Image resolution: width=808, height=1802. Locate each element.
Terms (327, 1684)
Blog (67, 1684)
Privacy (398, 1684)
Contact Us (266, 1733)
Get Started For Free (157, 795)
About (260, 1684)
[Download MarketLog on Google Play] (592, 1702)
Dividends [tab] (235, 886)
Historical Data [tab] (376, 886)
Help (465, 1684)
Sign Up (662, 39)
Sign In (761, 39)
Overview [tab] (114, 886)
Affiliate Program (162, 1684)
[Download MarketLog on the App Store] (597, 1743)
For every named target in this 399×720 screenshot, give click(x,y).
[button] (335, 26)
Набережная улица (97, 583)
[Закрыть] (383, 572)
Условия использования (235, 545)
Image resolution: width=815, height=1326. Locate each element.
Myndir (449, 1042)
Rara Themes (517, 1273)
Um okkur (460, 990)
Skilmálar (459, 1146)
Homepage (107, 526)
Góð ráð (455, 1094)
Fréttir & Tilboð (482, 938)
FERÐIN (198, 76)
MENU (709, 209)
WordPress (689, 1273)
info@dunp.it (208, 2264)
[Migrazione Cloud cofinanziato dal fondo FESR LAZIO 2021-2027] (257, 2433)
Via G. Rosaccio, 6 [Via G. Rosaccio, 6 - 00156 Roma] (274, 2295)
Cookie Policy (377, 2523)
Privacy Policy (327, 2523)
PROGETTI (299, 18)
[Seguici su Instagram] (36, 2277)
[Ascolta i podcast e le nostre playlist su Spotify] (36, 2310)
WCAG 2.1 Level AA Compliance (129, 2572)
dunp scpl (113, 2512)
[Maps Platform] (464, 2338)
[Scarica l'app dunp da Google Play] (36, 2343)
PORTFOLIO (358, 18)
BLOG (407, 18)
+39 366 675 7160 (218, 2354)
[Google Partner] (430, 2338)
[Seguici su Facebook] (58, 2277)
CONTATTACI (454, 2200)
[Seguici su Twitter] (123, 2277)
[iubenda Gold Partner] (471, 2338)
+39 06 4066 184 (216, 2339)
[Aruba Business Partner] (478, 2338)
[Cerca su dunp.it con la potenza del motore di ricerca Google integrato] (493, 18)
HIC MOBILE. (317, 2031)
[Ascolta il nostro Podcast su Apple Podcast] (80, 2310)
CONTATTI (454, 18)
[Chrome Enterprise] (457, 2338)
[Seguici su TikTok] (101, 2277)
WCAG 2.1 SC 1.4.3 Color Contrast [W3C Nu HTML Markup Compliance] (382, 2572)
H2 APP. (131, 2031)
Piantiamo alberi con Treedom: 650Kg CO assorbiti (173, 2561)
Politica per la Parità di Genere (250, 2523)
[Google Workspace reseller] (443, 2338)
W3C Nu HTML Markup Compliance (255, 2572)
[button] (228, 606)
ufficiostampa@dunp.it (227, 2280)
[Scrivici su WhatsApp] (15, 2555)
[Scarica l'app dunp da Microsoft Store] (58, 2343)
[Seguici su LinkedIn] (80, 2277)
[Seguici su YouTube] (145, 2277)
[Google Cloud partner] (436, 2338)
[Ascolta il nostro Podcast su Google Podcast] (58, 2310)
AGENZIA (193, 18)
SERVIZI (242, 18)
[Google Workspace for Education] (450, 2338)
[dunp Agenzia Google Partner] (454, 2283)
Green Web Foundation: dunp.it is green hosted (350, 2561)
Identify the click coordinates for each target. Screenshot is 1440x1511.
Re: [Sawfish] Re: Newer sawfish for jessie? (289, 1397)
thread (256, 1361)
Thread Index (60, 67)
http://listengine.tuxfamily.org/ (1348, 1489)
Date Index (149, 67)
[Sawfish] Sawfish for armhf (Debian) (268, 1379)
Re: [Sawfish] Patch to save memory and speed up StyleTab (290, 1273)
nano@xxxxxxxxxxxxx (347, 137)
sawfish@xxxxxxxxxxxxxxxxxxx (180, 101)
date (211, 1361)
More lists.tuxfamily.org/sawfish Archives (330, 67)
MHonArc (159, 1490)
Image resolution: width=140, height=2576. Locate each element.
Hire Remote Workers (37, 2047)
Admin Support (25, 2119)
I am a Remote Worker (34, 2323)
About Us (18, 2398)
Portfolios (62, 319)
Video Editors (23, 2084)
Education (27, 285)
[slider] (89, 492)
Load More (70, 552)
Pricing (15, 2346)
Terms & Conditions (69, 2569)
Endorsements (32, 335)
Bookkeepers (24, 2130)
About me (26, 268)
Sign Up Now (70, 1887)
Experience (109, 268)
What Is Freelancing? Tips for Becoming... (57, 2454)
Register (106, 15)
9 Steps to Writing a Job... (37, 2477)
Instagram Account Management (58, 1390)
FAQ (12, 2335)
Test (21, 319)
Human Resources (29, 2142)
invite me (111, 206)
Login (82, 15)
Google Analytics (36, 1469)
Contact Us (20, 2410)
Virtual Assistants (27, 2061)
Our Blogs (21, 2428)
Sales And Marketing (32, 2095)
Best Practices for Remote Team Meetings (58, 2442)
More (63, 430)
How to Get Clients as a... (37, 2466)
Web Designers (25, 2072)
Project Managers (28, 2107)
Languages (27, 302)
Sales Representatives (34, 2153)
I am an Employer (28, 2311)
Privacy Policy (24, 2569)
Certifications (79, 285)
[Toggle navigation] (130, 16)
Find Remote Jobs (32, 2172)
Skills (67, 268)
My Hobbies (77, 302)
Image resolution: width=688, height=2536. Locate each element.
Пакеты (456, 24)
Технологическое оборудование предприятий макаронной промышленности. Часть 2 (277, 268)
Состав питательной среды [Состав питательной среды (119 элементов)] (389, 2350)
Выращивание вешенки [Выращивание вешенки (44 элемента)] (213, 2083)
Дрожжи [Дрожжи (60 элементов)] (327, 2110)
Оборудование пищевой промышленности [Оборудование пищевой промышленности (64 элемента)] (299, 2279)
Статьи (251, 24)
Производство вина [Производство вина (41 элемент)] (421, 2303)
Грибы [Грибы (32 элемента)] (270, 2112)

****

Scan the material above for "tuxfamily". Copy every line where it appears.

◆ Answer to the problem:
http://listengine.tuxfamily.org/ (1348, 1489)
More lists.tuxfamily.org/sawfish Archives (330, 67)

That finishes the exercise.